Aber was mir auffällt, ist, dass auch die Lobbyisten- und Interessenverbände der Finanzindustrie dieses Gesetz wollen und man fast keine Proteste aus dieser Richtung wahrnimmt. Bei jeder klitzekleinen Regulierung des Finanzmarktes durch die verflossene schwarz-gelbe Koalition sah die Finanzindustrie eine Gefahr für die Wettbewerbsfähigkeit Deutschlands am Horizont. Ich frage mich: Warum hier nicht? Mit diesem Gesetz werden zwar Steuerschlupflöcher gestopft; aber Teile des Gesetzes ermöglichen der Finanzindustrie ein profitträchtiges Geschäftsmodell. Dort geht es um die betrieblichen Pensionskassen. Durch das Gesetz soll in Deutschland das sogenannte Pension Asset Pooling ermöglicht werden.
Was bedeutet Pension Asset Pooling? Multinationale Konzerne wollen das Pensionsvermögen der weltweit für sie tätigen Arbeitnehmerinnen und Arbeitnehmer bündeln und gemeinsam verwalten. Alle gesammelten Beiträge für die Betriebsrente sollen also zentral angelegt, zentral verwaltet und zentral gesteuert werden. Mit dieser Bündelung wird zwar einerseits ein höheres Anlagevermögen erzielt, das zu höheren Zinssätzen angelegt sowie zu niedrigeren Kosten gemanagt werden kann; andererseits besteht die Gefahr, dass mit einer zentralen Anlagepolitik die Vermögensanlagerisiken stärker konzentriert werden. So werden Risiken aus Wechselkursschwankungen oder Anlageausfällen zulasten der Beschäftigten erhöht. Uns erscheint eine dezentrale Anlagepolitik weniger riskant, weil damit im Hinblick auf das gesamte weltweite Pensionsvermögen eine breitere und bessere Streuung der anzulegenden Mittel erreicht werden kann.
(Beifall bei der LINKEN)
Bisher scheitert das weltweite Pension Asset Pooling in Deutschland an den bestehenden steuerrechtlichen Vorschriften. Zwar sehen wir auch, dass andere steuerrechtliche Regelungen Vorteile aufweisen könnten. Doch für wen? Sicher profitiert der Fiskus, wenn sich die multinationalen Konzerne mit dem gebündelten Vermögen dem Steuerregime im Lande unterwerfen. Aber auch die Finanzindustrie – das ist unübersehbar – reibt sich schon die Hände. Nach einer Untersuchung der Personalberatung Towers Watson betrugen allein die von den DAX- 30-Unternehmen angesammelten Pensionsvermögenswerte zum Jahresende 2012 circa 193 Milliarden Euro. Das Volumen aller für ein Pooling in Betracht kommenden Pensionsvermögenswerte ist noch erheblich größer, wenn man die übrigen deutschen Unternehmen sowie ausländische Unternehmen einbezieht.
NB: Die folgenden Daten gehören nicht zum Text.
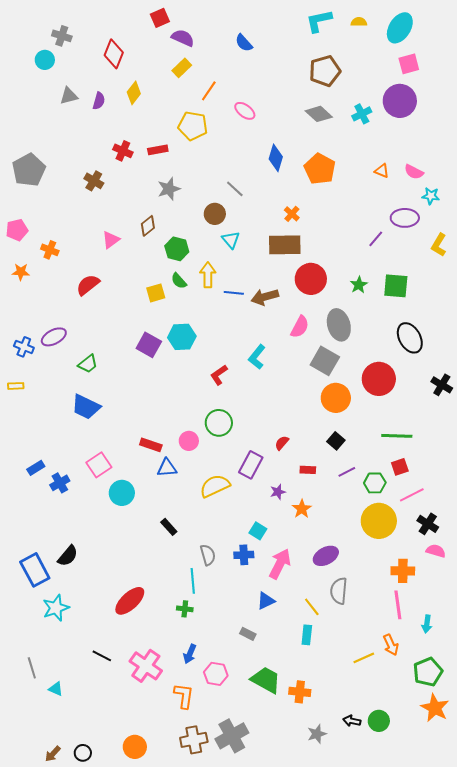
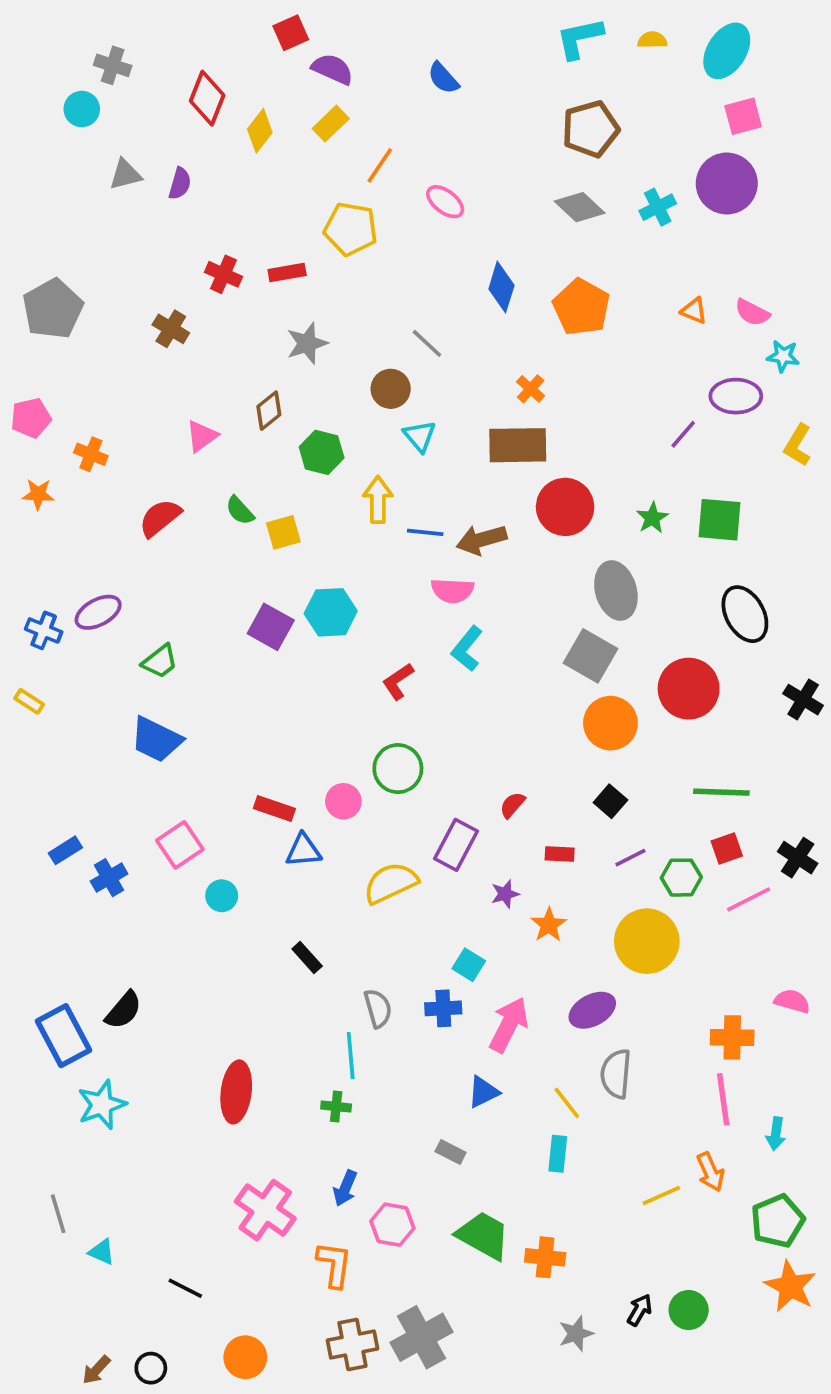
yellow diamond: (134, 93) -> (260, 131), moved
green semicircle: (179, 281) -> (240, 511), moved
pink semicircle: (300, 327) -> (452, 590), moved, turned 65
yellow rectangle: (16, 386) -> (29, 701), turned 35
cyan circle: (122, 493) -> (222, 896), size x0.7
yellow circle: (379, 521) -> (647, 941), moved
black cross: (428, 524) -> (798, 858), moved
red ellipse: (130, 601) -> (236, 1092), turned -40
black line: (102, 656) -> (185, 1288), moved
black arrow: (352, 721) -> (640, 1310), turned 108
Die Linke sagt: Wenn es um die Pensionskassen der Arbeitnehmerinnen und Arbeitnehmer geht, dann können die Geschäftsinteressen der Finanzindustrie nicht die entscheidende Leitlinie sein.
(Beifall bei der LINKEN)
Daher können wir diesem Teil des Gesetzes nicht zustimmen.
Wenn wir uns heute enthalten, dann deswegen, weil das Gesetz weitere Inhalte enthält, mit denen tatsächlich Steuerschlupflöcher geschlossen werden. Das betrifft zum Beispiel die Vermeidung von Steuerausfällen in einer möglichen Höhe von 15 Milliarden Euro, indem man auf die neue Rechtsprechung des Bundesfinanzhofs zur unterschiedlichen Gewinnermittlung nach Handels- und Steuerrecht beim Verkauf von Betrieben reagiert. Hier soll und muss dringend das Schlupfloch möglicher Steuergestaltungsmodelle geschlossen werden.
Schließlich soll durch das Gesetz die Möglichkeit unterbunden werden, mithilfe von Rohstoffkäufen, sogenannten „Goldfinger“-Geschäften, Steuern zu sparen. Mit diesen Geschäften hatten gut betuchte Menschen über Gold- und andere Rohstofffirmen nach britischem Recht ihre Steuerlast drücken können. Das soll künftig mit dem Gesetz unterbunden werden. Dem wollen wir nicht entgegentreten.
(Beifall bei der LINKEN)
Nächster Redner ist Dr. Thomas Gambke, Bündnis 90/Die Grünen.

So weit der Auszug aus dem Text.